Mientras pasaban las horas, no todo era tanta calma y serenidad para Ethan Greyson, hermano mayor de Ares. Ethan era agente de la CIA, un puesto demasiado elevado para la familia de la que procedía, pero lo había logrado con años de estudio y esfuerzo. Por suerte para él, había sido destinado a Nueva Roene desde hacía unos años, cerca de su hermano y donde residía su propia familia, debido a unas sospechas sobre un grupo radical que se había trasladado desde África Central, más precisamente Angola. Afortunadamente no hubo nada que temer en los años que había estado viviendo en su ciudad, hasta hacía unos meses. Poco después de la desaparición de Amanda Black, se habían reportado movimientos extraños de personas no identificadas, así como se sospechaba tráfico de sustancias químicas desconocidas y potencialmente peligrosas. Aquella noche, respecto al caso, era especial y no se imaginaban cuanto -Parece ser que hay otro incendio. Tu hermano va a estar ocupado- comentó Akande Elba, su compañero. Un hombre alto, formal y de piel oscura
-Pobre Ares- exhaló humo -Espero que todo esté bien. Ya de por sí ser bombero es peligroso, pero cuando le sumas noches calurosas...-
-Estás hecho todo un hermano mayor. Es un tío duro-
-Es mi hermano, Akande. Sé que es un tío duro, pero no dejará de ser ese entrañable enano bobalicón que lloriqueaba porque quería mis juguetes y se refugiaba en las faldas de mi madre, que en paz descanse- Akande se echó a reir
-Menudos capullos que debíais ser...- entonces sonó el teléfono móvil.

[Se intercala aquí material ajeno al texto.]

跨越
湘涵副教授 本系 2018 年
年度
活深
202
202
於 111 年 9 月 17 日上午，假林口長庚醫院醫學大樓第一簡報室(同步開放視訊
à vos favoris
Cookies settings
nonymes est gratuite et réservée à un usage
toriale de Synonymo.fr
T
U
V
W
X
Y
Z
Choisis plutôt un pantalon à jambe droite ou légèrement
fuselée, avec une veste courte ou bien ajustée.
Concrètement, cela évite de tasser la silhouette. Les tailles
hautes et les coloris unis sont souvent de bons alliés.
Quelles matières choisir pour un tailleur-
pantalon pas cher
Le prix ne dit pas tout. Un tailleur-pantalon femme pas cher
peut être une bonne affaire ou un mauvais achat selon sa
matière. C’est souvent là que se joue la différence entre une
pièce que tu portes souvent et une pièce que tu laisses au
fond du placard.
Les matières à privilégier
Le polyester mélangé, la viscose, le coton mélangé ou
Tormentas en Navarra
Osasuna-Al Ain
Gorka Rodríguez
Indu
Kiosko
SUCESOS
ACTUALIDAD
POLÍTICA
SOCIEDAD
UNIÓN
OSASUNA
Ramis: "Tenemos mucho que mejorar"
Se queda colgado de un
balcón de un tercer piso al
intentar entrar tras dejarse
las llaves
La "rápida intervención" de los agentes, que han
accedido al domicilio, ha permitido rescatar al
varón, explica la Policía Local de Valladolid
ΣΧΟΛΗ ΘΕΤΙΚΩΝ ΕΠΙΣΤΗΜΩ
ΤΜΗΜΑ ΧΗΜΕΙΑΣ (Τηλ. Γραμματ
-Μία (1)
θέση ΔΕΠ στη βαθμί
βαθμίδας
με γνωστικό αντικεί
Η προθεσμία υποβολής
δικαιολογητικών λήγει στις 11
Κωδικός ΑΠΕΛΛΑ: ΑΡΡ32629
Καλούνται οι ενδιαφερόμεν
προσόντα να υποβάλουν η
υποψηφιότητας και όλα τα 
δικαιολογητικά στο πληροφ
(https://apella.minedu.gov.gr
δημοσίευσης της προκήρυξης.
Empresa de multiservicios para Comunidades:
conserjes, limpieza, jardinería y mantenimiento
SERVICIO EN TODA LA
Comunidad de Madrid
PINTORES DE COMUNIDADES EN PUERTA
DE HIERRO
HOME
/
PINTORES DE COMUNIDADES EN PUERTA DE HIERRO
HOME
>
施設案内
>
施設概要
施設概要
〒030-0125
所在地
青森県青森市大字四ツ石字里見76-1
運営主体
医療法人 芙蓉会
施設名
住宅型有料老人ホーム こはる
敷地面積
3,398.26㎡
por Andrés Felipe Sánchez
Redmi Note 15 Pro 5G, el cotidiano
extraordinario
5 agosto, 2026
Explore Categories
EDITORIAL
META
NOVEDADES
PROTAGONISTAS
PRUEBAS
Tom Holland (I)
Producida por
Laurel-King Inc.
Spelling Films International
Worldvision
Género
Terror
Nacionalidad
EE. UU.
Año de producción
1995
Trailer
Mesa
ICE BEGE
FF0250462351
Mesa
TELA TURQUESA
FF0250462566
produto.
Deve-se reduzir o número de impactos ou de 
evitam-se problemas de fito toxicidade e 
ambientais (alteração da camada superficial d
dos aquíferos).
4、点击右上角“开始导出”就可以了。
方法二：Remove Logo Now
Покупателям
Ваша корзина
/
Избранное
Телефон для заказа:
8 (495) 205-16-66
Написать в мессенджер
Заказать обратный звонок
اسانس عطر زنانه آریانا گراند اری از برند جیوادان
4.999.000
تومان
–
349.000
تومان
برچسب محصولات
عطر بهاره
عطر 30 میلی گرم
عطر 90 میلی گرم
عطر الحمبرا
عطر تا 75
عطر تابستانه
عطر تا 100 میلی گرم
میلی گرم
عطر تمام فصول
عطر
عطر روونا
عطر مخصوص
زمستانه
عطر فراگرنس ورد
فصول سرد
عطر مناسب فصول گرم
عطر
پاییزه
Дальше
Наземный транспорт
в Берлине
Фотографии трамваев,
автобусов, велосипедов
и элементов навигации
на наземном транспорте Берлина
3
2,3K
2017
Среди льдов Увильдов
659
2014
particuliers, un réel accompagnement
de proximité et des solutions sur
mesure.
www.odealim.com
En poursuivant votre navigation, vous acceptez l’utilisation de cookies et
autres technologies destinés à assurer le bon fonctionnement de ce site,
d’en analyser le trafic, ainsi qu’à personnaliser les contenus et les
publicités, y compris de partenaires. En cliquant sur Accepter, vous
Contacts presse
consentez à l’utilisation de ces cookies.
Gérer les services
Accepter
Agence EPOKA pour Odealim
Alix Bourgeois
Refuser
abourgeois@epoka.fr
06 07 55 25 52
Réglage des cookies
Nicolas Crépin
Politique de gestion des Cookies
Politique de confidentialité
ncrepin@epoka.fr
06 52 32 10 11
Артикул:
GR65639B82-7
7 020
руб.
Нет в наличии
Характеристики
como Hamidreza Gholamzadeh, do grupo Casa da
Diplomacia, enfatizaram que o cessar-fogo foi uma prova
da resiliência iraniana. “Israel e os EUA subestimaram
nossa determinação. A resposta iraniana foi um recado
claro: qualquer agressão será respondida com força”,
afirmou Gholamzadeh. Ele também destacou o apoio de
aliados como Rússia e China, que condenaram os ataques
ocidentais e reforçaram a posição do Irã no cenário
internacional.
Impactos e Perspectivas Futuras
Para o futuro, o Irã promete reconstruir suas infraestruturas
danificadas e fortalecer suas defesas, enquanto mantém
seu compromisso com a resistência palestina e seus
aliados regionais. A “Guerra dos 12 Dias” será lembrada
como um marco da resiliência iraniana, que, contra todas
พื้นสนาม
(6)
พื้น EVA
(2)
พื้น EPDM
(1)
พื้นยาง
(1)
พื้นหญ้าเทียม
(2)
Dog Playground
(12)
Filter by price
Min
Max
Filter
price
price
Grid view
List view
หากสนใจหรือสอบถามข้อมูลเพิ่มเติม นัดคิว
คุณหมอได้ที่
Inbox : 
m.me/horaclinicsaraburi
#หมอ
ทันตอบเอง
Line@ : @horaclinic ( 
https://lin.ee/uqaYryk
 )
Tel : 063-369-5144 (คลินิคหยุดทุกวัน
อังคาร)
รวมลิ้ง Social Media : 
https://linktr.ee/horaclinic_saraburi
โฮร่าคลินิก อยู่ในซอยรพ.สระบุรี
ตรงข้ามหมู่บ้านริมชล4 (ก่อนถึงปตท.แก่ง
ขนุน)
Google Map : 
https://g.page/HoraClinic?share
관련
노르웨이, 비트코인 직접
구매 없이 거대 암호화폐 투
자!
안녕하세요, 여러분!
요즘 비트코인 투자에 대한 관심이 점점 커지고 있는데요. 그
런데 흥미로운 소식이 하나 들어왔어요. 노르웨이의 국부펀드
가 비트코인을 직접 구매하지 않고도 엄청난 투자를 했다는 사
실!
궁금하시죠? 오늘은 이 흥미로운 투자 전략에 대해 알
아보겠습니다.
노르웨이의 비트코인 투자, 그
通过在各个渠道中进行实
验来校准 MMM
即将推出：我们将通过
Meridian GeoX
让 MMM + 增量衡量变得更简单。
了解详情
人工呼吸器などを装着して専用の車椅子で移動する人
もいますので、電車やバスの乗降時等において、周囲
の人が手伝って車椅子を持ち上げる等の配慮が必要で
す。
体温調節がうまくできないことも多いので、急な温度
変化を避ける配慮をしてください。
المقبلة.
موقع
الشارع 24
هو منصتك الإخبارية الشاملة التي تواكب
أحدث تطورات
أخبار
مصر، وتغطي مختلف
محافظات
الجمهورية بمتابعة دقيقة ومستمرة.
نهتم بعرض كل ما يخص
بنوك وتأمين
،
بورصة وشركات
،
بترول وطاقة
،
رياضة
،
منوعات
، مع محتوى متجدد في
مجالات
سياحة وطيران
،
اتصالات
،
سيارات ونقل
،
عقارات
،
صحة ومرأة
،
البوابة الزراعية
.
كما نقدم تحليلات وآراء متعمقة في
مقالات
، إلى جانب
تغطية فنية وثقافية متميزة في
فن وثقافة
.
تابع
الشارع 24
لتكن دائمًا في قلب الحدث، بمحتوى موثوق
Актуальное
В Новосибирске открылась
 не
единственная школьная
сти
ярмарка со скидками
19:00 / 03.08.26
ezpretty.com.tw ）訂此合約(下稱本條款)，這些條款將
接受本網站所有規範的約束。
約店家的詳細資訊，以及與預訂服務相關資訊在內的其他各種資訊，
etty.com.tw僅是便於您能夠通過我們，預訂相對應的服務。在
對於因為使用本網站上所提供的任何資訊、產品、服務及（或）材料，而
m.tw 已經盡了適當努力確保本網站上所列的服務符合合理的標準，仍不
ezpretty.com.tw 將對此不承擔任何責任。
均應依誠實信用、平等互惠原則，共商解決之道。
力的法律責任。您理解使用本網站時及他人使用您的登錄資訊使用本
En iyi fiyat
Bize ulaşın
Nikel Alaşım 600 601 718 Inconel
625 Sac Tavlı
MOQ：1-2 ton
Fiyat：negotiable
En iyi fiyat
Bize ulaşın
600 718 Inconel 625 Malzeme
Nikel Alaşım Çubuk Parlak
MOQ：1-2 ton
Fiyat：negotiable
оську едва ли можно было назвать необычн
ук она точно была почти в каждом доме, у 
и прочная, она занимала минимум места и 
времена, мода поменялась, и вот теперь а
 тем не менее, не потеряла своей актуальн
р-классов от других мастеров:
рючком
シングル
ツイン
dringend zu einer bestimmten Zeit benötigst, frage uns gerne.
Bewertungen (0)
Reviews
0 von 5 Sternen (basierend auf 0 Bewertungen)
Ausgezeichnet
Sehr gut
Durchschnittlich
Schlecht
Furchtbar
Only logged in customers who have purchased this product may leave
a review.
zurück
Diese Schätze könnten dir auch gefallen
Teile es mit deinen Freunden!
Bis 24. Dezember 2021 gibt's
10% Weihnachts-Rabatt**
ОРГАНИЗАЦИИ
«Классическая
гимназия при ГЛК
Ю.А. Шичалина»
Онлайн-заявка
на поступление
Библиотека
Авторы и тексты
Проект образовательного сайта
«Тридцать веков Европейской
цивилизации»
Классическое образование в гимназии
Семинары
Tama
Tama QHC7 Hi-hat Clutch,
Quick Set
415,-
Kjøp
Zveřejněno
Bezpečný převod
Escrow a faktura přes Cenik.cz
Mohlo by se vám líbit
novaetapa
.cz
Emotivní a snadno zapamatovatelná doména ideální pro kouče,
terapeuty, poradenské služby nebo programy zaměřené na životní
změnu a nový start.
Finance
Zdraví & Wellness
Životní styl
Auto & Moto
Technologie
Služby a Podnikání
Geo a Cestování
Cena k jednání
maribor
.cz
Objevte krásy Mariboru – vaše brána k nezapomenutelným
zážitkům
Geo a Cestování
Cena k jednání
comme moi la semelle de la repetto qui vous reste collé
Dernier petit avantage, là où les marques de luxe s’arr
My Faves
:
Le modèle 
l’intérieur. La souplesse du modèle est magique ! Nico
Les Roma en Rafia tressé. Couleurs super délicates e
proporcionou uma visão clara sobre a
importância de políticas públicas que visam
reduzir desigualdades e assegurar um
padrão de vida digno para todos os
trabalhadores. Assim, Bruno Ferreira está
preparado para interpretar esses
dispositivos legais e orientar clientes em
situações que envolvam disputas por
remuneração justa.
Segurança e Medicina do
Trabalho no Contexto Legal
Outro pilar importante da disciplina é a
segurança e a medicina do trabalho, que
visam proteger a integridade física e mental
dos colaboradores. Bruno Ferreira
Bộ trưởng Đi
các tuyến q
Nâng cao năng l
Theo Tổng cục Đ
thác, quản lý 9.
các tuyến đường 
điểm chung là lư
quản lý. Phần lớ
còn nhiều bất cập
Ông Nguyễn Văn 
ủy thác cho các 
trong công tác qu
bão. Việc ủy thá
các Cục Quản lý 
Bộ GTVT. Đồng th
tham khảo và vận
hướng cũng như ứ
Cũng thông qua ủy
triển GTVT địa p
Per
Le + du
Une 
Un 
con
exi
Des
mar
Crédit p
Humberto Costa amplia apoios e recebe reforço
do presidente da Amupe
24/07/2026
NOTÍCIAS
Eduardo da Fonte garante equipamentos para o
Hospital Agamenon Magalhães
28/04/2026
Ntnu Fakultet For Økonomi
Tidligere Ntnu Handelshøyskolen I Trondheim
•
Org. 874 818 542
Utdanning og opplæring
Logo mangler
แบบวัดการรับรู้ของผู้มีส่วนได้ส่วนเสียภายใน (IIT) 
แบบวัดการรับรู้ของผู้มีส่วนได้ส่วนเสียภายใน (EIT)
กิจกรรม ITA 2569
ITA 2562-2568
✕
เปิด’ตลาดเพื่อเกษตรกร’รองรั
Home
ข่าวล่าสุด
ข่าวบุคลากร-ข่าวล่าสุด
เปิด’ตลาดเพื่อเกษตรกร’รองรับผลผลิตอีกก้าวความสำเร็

Akande descolgó -¿Sí?- silencio -¿Estás seguro?- la otra linea hablaba y de forma acelerada. Dado que esta vez Ethan pudo oirlo, supuso que hablaba en voz alta, alterado. Aún así, era la voz de una mujer. Posiblemente de Lily Winters, otra compañera de la inteligencia -De acuerdo. Vamos a organizar a las fuerzas- colgó
-¿Se puede saber qué pasa?- apagó el cigarro en el cenicero. Estaban en una sala de un piso franco alquilado por la agencia. Allí tenían pantallas y ordenadores de todas clases, así como montañas y montañas de archivos sobre terroristas de distintas partes del mundo -Akande ¿Qué pasa?- el hombre moreno se giró hacia él
-Se han registrado unas explosiones a unos kilómetros de aquí, en unas granjas de Summer Ville- se rascó la barbilla -Dicen que hay... un grupo extraño. Gente rara que parecía dirigirse hacia aquí-
-¿Hay testigos?-
-Eso dice Lily... pero todo es muy raro. Dicen que están medio enajenados...-
-¿Alguna clase de droga?-
-No tengo ni puta idea compañero, pero si se dirigen hacia aquí, será mejor que movilicemos a la policía cuanto antes- ambos cogieron sus chaquetas y salieron por la puerta. Aquella noche iba a ser el comienzo de una nueva vida, a un paso de la muerte, para todo el mundo.